Once again, as DD said, I’m not a doctor, or a medical professional of any sort, and everyone’s issues are different, but I have multiple herniated discs, and I avoided all back loading stuff hoping the pain would go away, and it got worse and worse as I got weaker, so I’ll just say what I did, without actually suggesting any of this for you, and you can take from it what you will.

The biggest things that helped me were strengthening my abs, particularly through exercises that involve raising the lower body, like hanging leg raises, as in addition to weak abs, I had weak hip flexors, and then strengthening the lower back, through bodyweight supermans, good mornings, reverse hypers, and regular hyperextensions on a roman chair. Glute bridges are good too. I also even used deadlifts to strengthen my back again.

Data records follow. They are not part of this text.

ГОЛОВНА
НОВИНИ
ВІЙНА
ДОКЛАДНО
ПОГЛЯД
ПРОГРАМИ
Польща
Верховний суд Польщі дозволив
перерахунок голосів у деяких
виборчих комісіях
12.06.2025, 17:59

My final thing that helped me more than anything was STOPPING STRETCHING MY LOWER BACK. It provided relief when I was in pain, but it was making everything worse. My only stretches changed to loaded stretches, like the good mornings and hypers working into deeper ROM’s with weight, but actively contracting the muscle while pushing into the stretch, instead of passively sinking into it.

Again - there are indeed back injuries that prevent people from squatting and deadlifting, and furthermore, you can build big leg and back muscles without squatting and deadlifting at all, but a bulging or herniated disc in and of itself is not a death sentence for barbell strength work.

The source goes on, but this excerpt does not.